Image above courtesy of Leading Edge Power
- Wind power
Small scale domestic wind turbines are available, many of which are suitable for installing on the roof of a dwelling. Generally the propellers drive a small turbine, which is used to charge a battery, or is connected to the grid. A single installation will not provide enough power for you to go totally off-grid, but can still reduce your electricity bills, and reduce your CO2 footprint. It is estimated that the average household consumption is approximately 4500 KWh and a domestic wind turbine with a span of two meters might yield 500 KWh per year, or a 5th of annual consumption. However the cost effectiveness of an installation will depend very much on location. A wind turbine will work better in rural areas than urban areas; check the Department of Trade and industries wind speed database NOABL, and British Wind Energy Association website for more information regarding wind speeds in your area.
- Types of wind turbine
Broadly there are two categories of wind turbine. The Horizontal axis wind turbines, and the vertical axis wind turbines, of which the former has gained the ascendancy, largely as a result of its higher efficiency. Modern utility wind turbines are invariably of this type, and here in the U.K. are set to become ever increasing features of our landscape. The recent trend towards off-shore wind farms is the result of planning difficulties and the benefits of increased wind speeds out to sea, although construction costs are considerably higher.
- The horizontal axis wind turbine (HAWT)
As the name implies, the turbine rotates horizontally, so that the blades face into the wind, the rotation is achieved with a wind vane, or with larger turbines, a sensor coupled with a servo motor. HAWTs can also face away from the wind, and can thereby dispense with a device for pointing them into the wind, but some turbulence is created by the mast, that adversely affects the performance of the turbine, and increases the chance of structural failure due to metal fatigue. With all HAWTs, the generator is at the top of the tower, and is generally fitted with a gear box, to increase the speed of rotation, to a level suitable for power generation. Most turbines are equipped with shut-down features, to avoid damage at high wind speeds, or have other safety features built in to avoid over stressing. The disadvantages are transportation of the long shaft and blades, specialist construction, and cyclic stresses that can lead to failure.
- The vertical axis wind turbine (VAWT)
Vertical axis wind turbines are less frequently seen. As the name suggest the axis is placed vertically, with the vertical or helical blades rotating around it. The advantage of this type is the bearings can generally be placed closer to the ground, where they are more easily maintained, and there is no need to point the turbine into the wind, the turbine can continue to function even in areas where wind direction is highly variable. However there are disadvantages in the blades being closer to the ground, the wind speeds are slower and the turbine will be subject to more wind turbulence caused by nearby obstructions, which can increase the wear on mechanical components.

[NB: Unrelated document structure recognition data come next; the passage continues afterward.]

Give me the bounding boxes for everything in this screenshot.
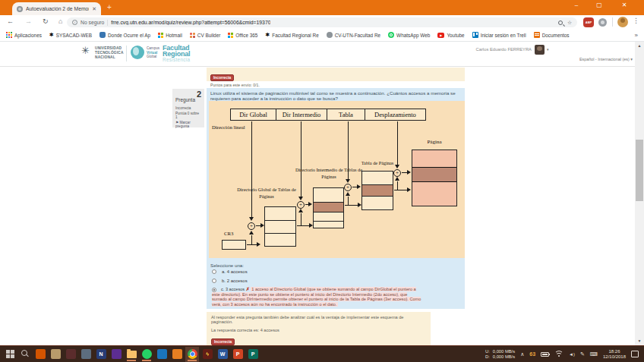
taskbar-word[interactable]: W <box>216 347 229 362</box>
question-number: 2 <box>197 90 201 99</box>
minimize-button[interactable]: – <box>571 2 582 8</box>
intermediate-directory-table <box>313 187 344 228</box>
asterisk-icon: ✱ <box>49 32 54 38</box>
forward-icon[interactable]: → <box>25 17 32 25</box>
taskbar-app-orange[interactable] <box>170 347 184 362</box>
table-row <box>314 188 343 202</box>
adblock-extension-icon[interactable]: ABP <box>583 17 594 27</box>
bookmark-cv-utn[interactable]: CV-UTN-Facultad Re <box>327 32 380 38</box>
page-scrollbar[interactable]: ▲ ▼ <box>635 42 644 345</box>
browser-profile-avatar[interactable] <box>617 17 628 27</box>
taskbar-trello[interactable] <box>155 347 169 362</box>
option-c[interactable]: c. 3 accesos ✗ 1 acceso al Directorio Gl… <box>212 287 421 307</box>
pen-icon[interactable]: ✎ <box>580 351 585 357</box>
scroll-up-icon[interactable]: ▲ <box>635 42 644 50</box>
radio-icon[interactable] <box>212 269 216 274</box>
battery-icon[interactable] <box>541 352 549 357</box>
bookmark-trello[interactable]: Iniciar sesión en Trell <box>472 32 526 38</box>
extension-icon[interactable] <box>598 18 607 27</box>
taskbar-file-explorer[interactable] <box>125 347 138 362</box>
radio-icon[interactable] <box>212 279 216 283</box>
arrow-up-icon <box>298 209 303 212</box>
wifi-icon[interactable] <box>554 351 564 357</box>
bookmark-whatsapp[interactable]: WhatsApp Web <box>388 32 430 38</box>
chevron-down-icon[interactable]: ▾ <box>547 47 549 52</box>
taskbar-chrome[interactable] <box>185 347 199 362</box>
table-row <box>265 207 295 220</box>
option-b[interactable]: b. 2 accesos <box>212 279 248 283</box>
taskbar-powerpoint[interactable]: P <box>231 347 245 362</box>
taskbar-app-store[interactable] <box>49 347 62 362</box>
utn-logo-icon: ✳ <box>81 45 90 56</box>
action-center-icon[interactable] <box>631 351 639 357</box>
close-button[interactable]: ✕ <box>619 2 630 8</box>
keyboard-icon[interactable]: ⌨ <box>590 351 598 357</box>
scroll-down-icon[interactable]: ▼ <box>635 337 644 345</box>
connector-line <box>397 181 398 190</box>
orange-app-icon <box>172 349 182 359</box>
reload-icon[interactable]: ↻ <box>43 17 49 25</box>
taskbar-app-camera[interactable] <box>33 347 47 362</box>
address-bar[interactable]: i No seguro frre.cvg.utn.edu.ar/mod/quiz… <box>67 17 577 27</box>
taskbar-whatsapp[interactable] <box>140 347 153 362</box>
radio-selected-icon[interactable] <box>212 288 216 292</box>
tray-expand-icon[interactable]: ∧ <box>520 351 524 357</box>
bookmark-star-icon[interactable]: ☆ <box>567 20 572 26</box>
user-avatar[interactable] <box>535 45 545 55</box>
security-label[interactable]: No seguro <box>80 20 104 25</box>
bookmarks-overflow-icon[interactable]: » <box>635 32 638 39</box>
temperature-badge[interactable]: 63 <box>529 351 535 357</box>
info-icon[interactable]: i <box>72 20 77 25</box>
home-icon[interactable]: ⌂ <box>58 17 62 25</box>
facultad-city-text: Resistencia <box>163 57 190 62</box>
global-directory-table <box>264 206 296 247</box>
bookmark-documentos[interactable]: Documentos <box>534 32 570 38</box>
clock[interactable]: 18:26 12/10/2018 <box>603 349 626 360</box>
taskbar-app-visual-studio[interactable] <box>109 347 123 362</box>
tab-close-icon[interactable]: ✕ <box>92 6 96 12</box>
option-a[interactable]: a. 4 accesos <box>212 269 248 274</box>
connector-line <box>251 235 252 244</box>
new-tab-button[interactable]: + <box>107 3 112 12</box>
taskbar-publisher[interactable]: P <box>246 347 260 362</box>
taskbar-search[interactable] <box>18 347 32 362</box>
back-icon[interactable]: ← <box>7 17 14 25</box>
taskbar-app-photos[interactable] <box>79 347 93 362</box>
browser-tab[interactable]: Autoevaluación 2 de Memoria y ✕ <box>12 2 101 15</box>
browser-menu-icon[interactable]: ⋮ <box>633 17 639 24</box>
scrollbar-thumb[interactable] <box>636 140 643 201</box>
flag-question-link[interactable]: ⚑ Marcar pregunta <box>175 121 201 129</box>
maximize-button[interactable]: ▢ <box>594 2 605 8</box>
flag-icon: ⚑ <box>175 121 178 124</box>
bookmark-facultad[interactable]: ✱Facultad Regional Re <box>265 32 318 38</box>
bookmark-cv-builder[interactable]: CV Builder <box>190 33 221 38</box>
bookmark-hotmail[interactable]: Hotmail <box>158 33 182 38</box>
documents-icon <box>534 32 540 38</box>
bookmark-sysacad[interactable]: ✱SYSACAD-WEB <box>49 32 92 38</box>
pagination-diagram: Dir Global Dir Intermedio Tabla Desplaza… <box>209 101 465 258</box>
user-menu[interactable]: Carlos Eduardo FERREYRA <box>433 47 532 52</box>
bookmark-youtube[interactable]: ▶Youtube <box>437 33 464 38</box>
arrow-right-icon <box>257 242 260 247</box>
time-text: 18:26 <box>603 349 626 354</box>
taskbar-app-mail[interactable] <box>64 347 77 362</box>
trello-icon <box>157 349 167 359</box>
bookmark-donde-ocurre[interactable]: Donde Ocurre el Ap <box>99 32 150 38</box>
taskbar-app-lightning[interactable]: ϟ <box>200 347 214 362</box>
bookmark-office365[interactable]: Office 365 <box>228 33 257 38</box>
bookmark-aplicaciones[interactable]: Aplicaciones <box>6 32 42 38</box>
start-button[interactable] <box>3 347 17 362</box>
taskbar-app-onenote[interactable]: N <box>94 347 108 362</box>
table-row <box>265 233 295 245</box>
zoom-icon[interactable] <box>558 20 563 25</box>
arrow-up-icon <box>346 192 350 196</box>
connector-line <box>394 190 407 190</box>
speaker-icon[interactable]: ◄) <box>569 352 575 357</box>
divider <box>126 46 127 61</box>
language-selector[interactable]: Español - Internacional (es) ▾ <box>494 57 633 61</box>
points-text: Puntos para este envío: 0/1. <box>210 83 461 87</box>
onenote-icon: N <box>96 349 106 359</box>
url-text[interactable]: frre.cvg.utn.edu.ar/mod/quiz/review.php?… <box>111 20 270 25</box>
trello-icon <box>472 32 478 38</box>
table-row <box>314 221 343 228</box>
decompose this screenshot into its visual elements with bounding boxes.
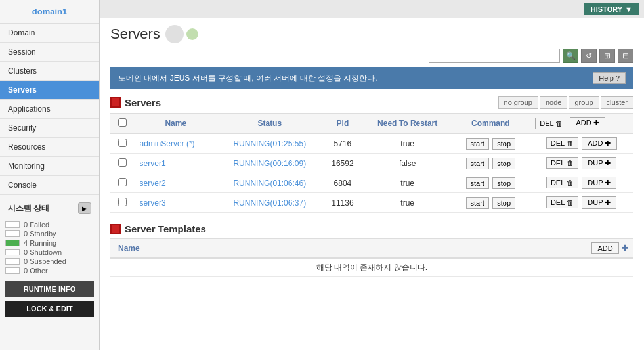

Types include the Darrieus wind turbine and the Savonius wind turbine.
- The Darrius wind turbine
The only VAWT to be commercially produced in any quantity. The design has two or three symmetrical vertical aerofoils. While theoretically a very efficient design, it suffers from low start up torque, often requiring an external source of power to start it rotating, and high cyclical stresses, making the design impractical for large installations, in addition the blades are typically too close to the ground to operate efficiently. A variant of the Darrius design, the 'eggbeater', has the aerofoils curved along the axis of the drive shaft, to reduce centrifugal forces, which in turn, reduces the cost of construction.
- The Savonius wind turbine
A simple type of VAWT, consisting of a number of wind scoops around a vertical axis, similar to a nanometre. Owing to the shape of the scoops, wind resistance is lower on one side than the other, causing the turbine to rotate. It is always self starting, providing there are three of more scoops, but the design is not very efficient. However, it is favoured in locations where reliability and low maintenance are more important than efficiency. The scoops sometimes have a helical shape to smooth out the torque.